Traditional models of school autonomy and accountability are no longer sufficient. In many cases, they have increased competition between schools, fragmented educational services, and widened the gap in learning opportunities—especially for students in vulnerable communities.
ACCOUNTED explores emerging governance models that promote shared accountability and inter-school collaboration in education. These models prioritize collaboration across schools and partnerships with local actors—such as youth services, community organizations, and local governments—to tackle systemic challenges together.
2. Research Objectives
- To investigate how shared and networked accountability models function in schools
- To examine the role of new educational govarnance frameworks in fostering school collaboration
- To assess the impact of these frameworks on educational equity, improvement and collaborative practices
3. Methodology
Our project combines international comparative policy research with local applied evaluation, using a mixed-methods approach to understand and support shared accountability in education.
At the international level, we reviewing and building a database of policy experiences that promote shared accountability across education systems. This includes an in-depth analysis of:
- Portugal’s TEIP Programme
- The Netherlands’ Networks for Inclusion
- Chile’s new Local Educational Services
- The Greater Manchester Challenge (UK)
- Belgium’s Communities of Schools
- New Zealand’s Communities of Learning
- France’s Zones d’Éducation Prioritaire
- UK’s Education Action Zones
By examining these experiences, we aim to identify key design features, governance mechanisms, and enabling conditions for collaborative accountability frameworks.

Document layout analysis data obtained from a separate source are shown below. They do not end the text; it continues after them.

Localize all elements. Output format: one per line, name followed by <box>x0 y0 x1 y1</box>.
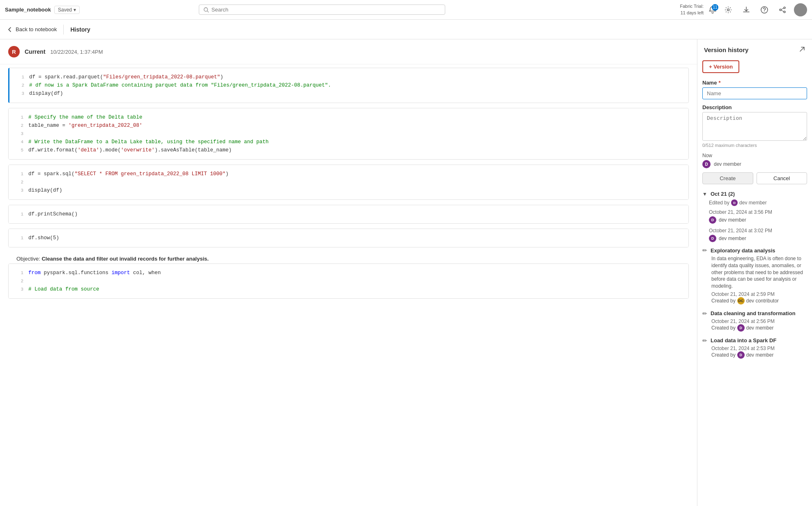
version-panel-title: Version history <box>704 46 748 53</box>
edited-by-user: dev member <box>739 200 767 206</box>
chevron-down-icon[interactable]: ▼ <box>702 191 707 197</box>
svg-point-4 <box>764 11 765 12</box>
version-entry-1: October 21, 2024 at 3:02 PM D dev member <box>702 228 807 242</box>
objective-content: Cleanse the data and filter out invalid … <box>41 256 209 262</box>
version-group-label: Oct 21 (2) <box>711 191 735 197</box>
code-cell-6: 1from pyspark.sql.functions import col, … <box>8 263 689 299</box>
code-content-5: 1df.show(5) <box>9 229 688 247</box>
back-label: Back to notebook <box>16 26 57 32</box>
code-cell-1: 1df = spark.read.parquet("Files/green_tr… <box>8 68 689 103</box>
notification-badge: 11 <box>712 4 718 11</box>
named-version-eda-header: ✏ Exploratory data analysis <box>702 247 807 254</box>
code-content-6: 1from pyspark.sql.functions import col, … <box>9 264 688 298</box>
back-arrow-icon <box>7 26 13 33</box>
notification-button[interactable]: 11 <box>708 6 717 14</box>
code-cell-3: 1df = spark.sql("SELECT * FROM green_tri… <box>8 165 689 200</box>
load-member-avatar: D <box>737 351 745 359</box>
version-panel-header: Version history <box>697 39 812 57</box>
dev-member-avatar: D <box>702 160 711 168</box>
current-version-header: R Current 10/22/2024, 1:37:4PM <box>0 39 697 64</box>
description-form: Description 0/512 maximum characters <box>702 104 807 148</box>
named-version-load-date: October 21, 2024 at 2:53 PM <box>711 346 807 351</box>
expand-panel-button[interactable] <box>799 46 805 54</box>
version-user-label-1: dev member <box>719 236 746 241</box>
named-version-load-creator: Created by D dev member <box>711 351 807 359</box>
named-version-eda-creator: Created by DC dev contributor <box>711 297 807 305</box>
chevron-down-icon: ▾ <box>74 7 76 13</box>
contributor-avatar: DC <box>737 297 745 305</box>
objective-prefix: Objective: <box>16 256 41 262</box>
name-input[interactable] <box>702 87 807 99</box>
description-textarea[interactable] <box>702 112 807 141</box>
pencil-icon-cleaning: ✏ <box>702 310 707 317</box>
search-input[interactable] <box>212 7 441 13</box>
named-version-eda: ✏ Exploratory data analysis In data engi… <box>702 247 807 305</box>
code-cell-4: 1df.printSchema() <box>8 205 689 224</box>
saved-label: Saved <box>58 7 72 13</box>
share-button[interactable] <box>776 3 789 16</box>
history-button[interactable]: History <box>70 26 90 33</box>
code-content-2: 1# Specify the name of the Delta table 2… <box>9 108 688 159</box>
named-version-cleaning-header: ✏ Data cleaning and transformation <box>702 310 807 317</box>
named-version-eda-date: October 21, 2024 at 2:59 PM <box>711 291 807 297</box>
code-content-4: 1df.printSchema() <box>9 205 688 223</box>
named-version-cleaning-title[interactable]: Data cleaning and transformation <box>711 310 796 316</box>
code-cell-5: 1df.show(5) <box>8 229 689 247</box>
version-entry-0: October 21, 2024 at 3:56 PM D dev member <box>702 209 807 224</box>
main-container: R Current 10/22/2024, 1:37:4PM 1df = spa… <box>0 39 812 506</box>
objective-text: Objective: Cleanse the data and filter o… <box>8 252 689 263</box>
dev-member-label: dev member <box>714 161 741 167</box>
fabric-trial: Fabric Trial: 11 days left <box>680 3 704 16</box>
named-version-eda-title[interactable]: Exploratory data analysis <box>711 247 775 254</box>
named-version-load: ✏ Load data into a Spark DF October 21, … <box>702 337 807 359</box>
cells-container: 1df = spark.read.parquet("Files/green_tr… <box>0 64 697 307</box>
version-date-1: October 21, 2024 at 3:02 PM <box>709 228 807 234</box>
saved-status[interactable]: Saved ▾ <box>54 6 80 14</box>
name-form-label: Name * <box>702 80 807 86</box>
edited-by-label: Edited by <box>709 200 729 206</box>
cancel-button[interactable]: Cancel <box>757 172 807 184</box>
description-form-label: Description <box>702 104 807 110</box>
named-version-load-title[interactable]: Load data into a Spark DF <box>711 337 776 343</box>
svg-point-2 <box>727 9 729 11</box>
subheader-divider <box>63 25 64 34</box>
char-count: 0/512 maximum characters <box>702 143 807 148</box>
current-label: Current <box>25 48 46 55</box>
current-user-row: D dev member <box>702 160 807 168</box>
help-button[interactable] <box>758 3 771 16</box>
svg-point-5 <box>784 7 785 9</box>
notebook-area: R Current 10/22/2024, 1:37:4PM 1df = spa… <box>0 39 697 506</box>
edited-by-avatar: D <box>731 199 738 206</box>
download-button[interactable] <box>740 3 753 16</box>
notebook-title: Sample_notebook <box>5 7 51 13</box>
version-group-oct21-header: ▼ Oct 21 (2) <box>702 191 807 197</box>
named-version-cleaning-creator: Created by D dev member <box>711 324 807 332</box>
create-button[interactable]: Create <box>702 172 753 184</box>
topbar: Sample_notebook Saved ▾ Fabric Trial: 11… <box>0 0 812 20</box>
version-user-avatar-1: D <box>709 235 716 242</box>
svg-line-9 <box>781 10 784 11</box>
form-buttons: Create Cancel <box>702 172 807 184</box>
version-history-panel: Version history + Version Name * Descrip… <box>697 39 812 506</box>
settings-button[interactable] <box>722 3 735 16</box>
named-version-cleaning: ✏ Data cleaning and transformation Octob… <box>702 310 807 332</box>
required-indicator: * <box>718 80 720 86</box>
code-cell-2: 1# Specify the name of the Delta table 2… <box>8 108 689 160</box>
named-version-cleaning-date: October 21, 2024 at 2:56 PM <box>711 318 807 324</box>
user-avatar[interactable] <box>794 3 807 16</box>
settings-icon <box>725 6 732 14</box>
current-date: 10/22/2024, 1:37:4PM <box>51 49 103 55</box>
version-date-0: October 21, 2024 at 3:56 PM <box>709 209 807 215</box>
version-user-row-0: D dev member <box>709 216 807 224</box>
named-version-eda-desc: In data engineering, EDA is often done t… <box>711 255 807 290</box>
version-group-oct21: ▼ Oct 21 (2) Edited by D dev member Octo… <box>702 191 807 242</box>
back-to-notebook-button[interactable]: Back to notebook <box>7 26 57 33</box>
add-version-button[interactable]: + Version <box>702 60 739 73</box>
version-user-label-0: dev member <box>719 217 746 223</box>
named-version-load-header: ✏ Load data into a Spark DF <box>702 337 807 344</box>
subheader: Back to notebook History <box>0 20 812 39</box>
svg-point-7 <box>784 11 785 13</box>
name-form: Name * <box>702 80 807 99</box>
svg-line-8 <box>781 8 784 9</box>
search-icon <box>203 7 209 13</box>
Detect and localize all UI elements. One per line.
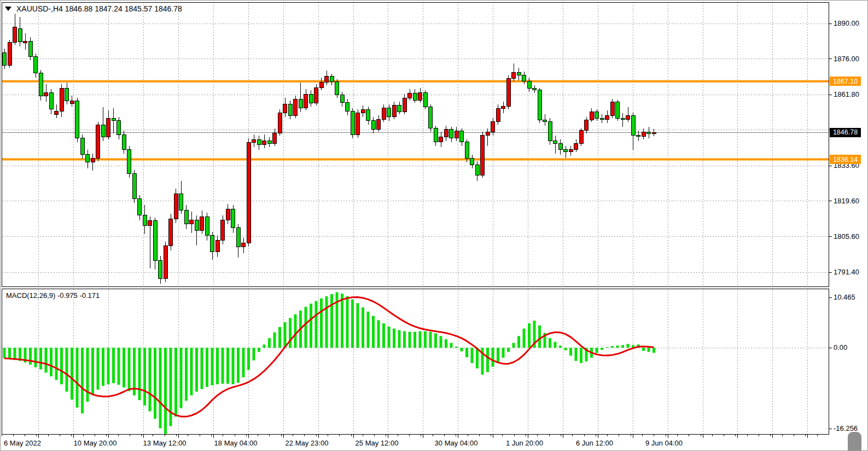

At the local level, we are directly involved in piloting and evaluating the “Educational Zone” project in the northern area of Barcelona, in collaboration with the Consorci d’Educació de Barcelona (CEB). This initiative seeks to promote collaboration between schools and community actors in disadvantaged areas in order to reduce inequalities and improve educational outcomes (for instance, by enhancing sutdent learning , and supporting students’ transitions. Our approach is informed by the principles of research-practice partnerships (RPPs), which emphasize sustained collaboration between researchers and practitioners to co-produce knowledge, inform practice, and support context-sensitive educational change.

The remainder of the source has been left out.